Type Hints & Protocols
Type annotations (PEP 484) let you declare expected types for variables, arguments, and return values. They are not enforced at runtime by default.
Type hints = sticky notes on your fridge saying 'milk goes here.' Python won't stop you from putting juice there — it's just a suggestion. mypy is the roommate who actually reads the notes and yells at you.
def f(x: int) -> str: ... Type hints are metadata — Python doesn't check them at runtime. mypy, pyright, and pytype are static type checkers. from typing import List, Dict, Optional, Union, Callable, TypeVar, Generic. Optional[X] is Union[X, None]. Python 3.10+ uses X | None instead. TypedDict for typed dicts. Literal for specific values.
typing.Protocol (PEP 544, Python 3.8+) enables structural subtyping: a class satisfies a Protocol if it has the required methods, regardless of inheritance (duck typing + static checking). This is more Pythonic than ABC for defining interfaces. TypeVar and Generic enable generic classes. from __future__ import annotations defers annotation evaluation (PEP 563) so forward references work. Python 3.12 adds type keyword for type aliases. Runtime annotation access: typing.get_type_hints(func) evaluates string annotations.

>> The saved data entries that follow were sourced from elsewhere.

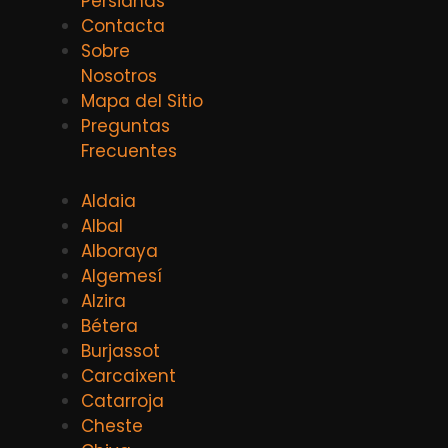
Persianas
Contacta
Sobre
Nosotros
Mapa del Sitio
Preguntas
Frecuentes
Aldaia
Albal
Alboraya
Algemesí
Alzira
Bétera
Burjassot
Carcaixent
Catarroja
Cheste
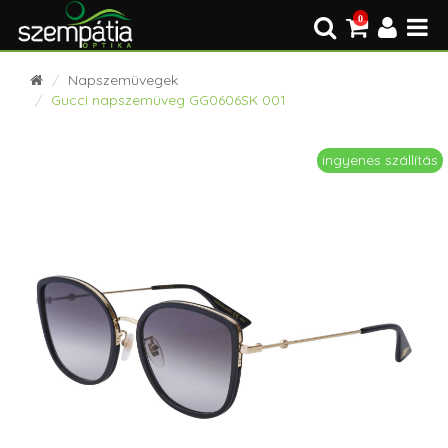
0
Napszemüvegek
Gucci napszemüveg GG0606SK 001
ingyenes szállítás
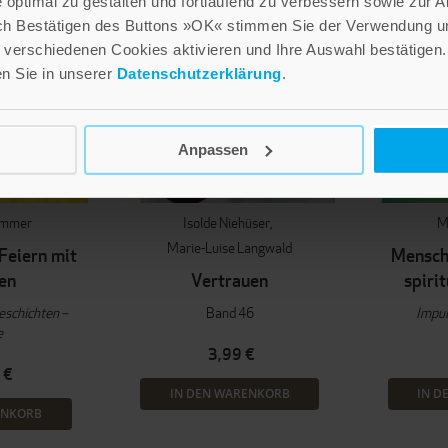
optimal zu gestalten und fortlaufend zu verbessern sowie zur 
ch Bestätigen des Buttons »OK« stimmen Sie der Verwendung un
verschiedenen Cookies aktivieren und Ihre Auswahl bestätigen.
en Sie in unserer
Datenschutzerklärung
.
Anpassen
sümmer
Isolde Niehüser
M
Marie-Luise Langwald
Feiern mit
Mensch
en
Vertrauen
spirit
eschichten –
Band 46
Impul
e
3,99 €
 €
IN DEN WARENKORB
IN D
ENKORB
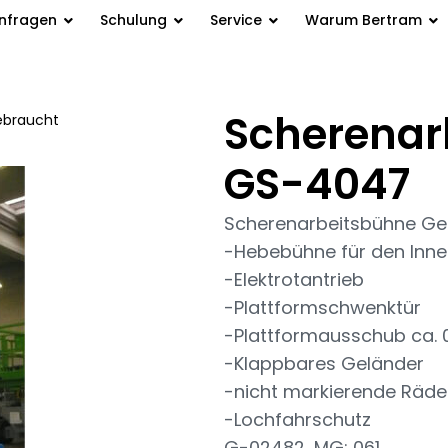
anfragen
Schulung
Service
Warum Bertram
Scherenar
ebraucht
GS-4047
Scherenarbeitsbühne Ge
-Hebebühne für den Inn
-Elektrotantrieb
-Plattformschwenktür
-Plattformausschub ca. 
-Klappbares Geländer
-nicht markierende Räde
-Lochfahrschutz
G-02482, MG: 061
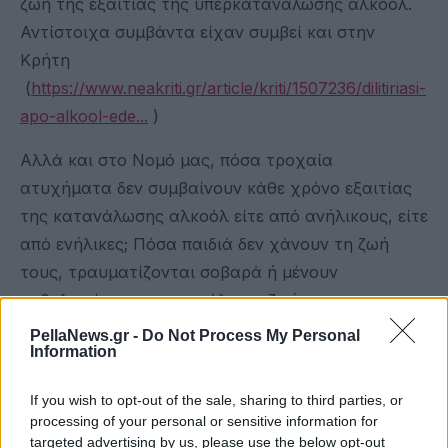
ζωή της εξαιτίας της υπερκατανάλωσης αλκοόλ.
Αντίστοιχα συμβάντα είχαν συμβεί και στην
Κρήτη
(
https://www.neakriti.gr/article/kriti/1507236/dilitiriasi-
apo-alkool-ede...
)
Αλλά και στο Νομό μας, πόσα τροχαία
ατυχήματα δεν συμβαίνουν κάθε χρόνο εξαιτίας
της κατανάλωσης αλκοόλ είτε από ανήλικους, είτε
από ενήλικες; Πόσα παιδιά δεν χάνουν τη ζωή
τους, τραυματίζονται σοβαρά ή μένουν
καθηλωμένα για την υπόλοιπη ζωή τους;
PellaNews.gr -
Do Not Process My Personal
Πέρα από τις ενημερώσεις που πραγματοποιούμε
Information
σε σχολεία και μαθητές καλούμε τους γονείς,
τους συλλόγους γονέων και κηδεμόνων, τους
If you wish to opt-out of the sale, sharing to third parties, or
processing of your personal or sensitive information for
πολιτιστικούς συλλόγους του νομού που
targeted advertising by us, please use the below opt-out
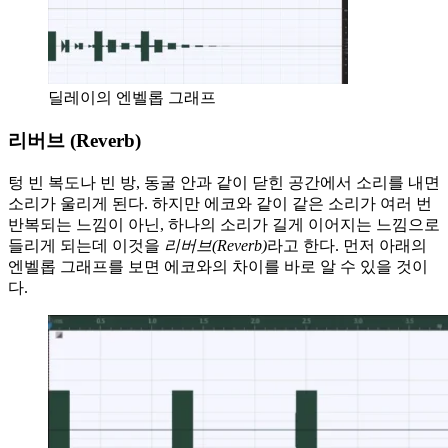
딜레이의 엔벨롭 그래프
리버브 (Reverb)
텅 빈 복도나 빈 방, 동굴 안과 같이 닫힌 공간에서 소리를 내면
소리가 울리게 된다. 하지만 에코와 같이 같은 소리가 여러 번
반복되는 느낌이 아닌, 하나의 소리가 길게 이어지는 느낌으로
들리게 되는데 이것을
리버브(Reverb)
라고 한다. 먼저 아래의
엔벨롭 그래프를 보면 에코와의 차이를 바로 알 수 있을 것이
다.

Type hints are documentation that tools can verify. I use them for public APIs and complex logic — they make intent explicit and catch bugs with mypy/pyright before runtime. Optional[X] means 'X or None'. For structural typing (duck typing + static checks), use Protocol instead of ABC — a class satisfies a Protocol by having the right methods, no inheritance needed. This aligns with Python's duck-typing philosophy while adding static safety.
Type hints are NOT enforced at runtime. def f(x: int): pass; f('hello') runs fine. Use a runtime validation library (pydantic, beartype) if you need runtime enforcement. Also, using isinstance() checks for type hints at runtime is almost always wrong — that's what the static checker is for.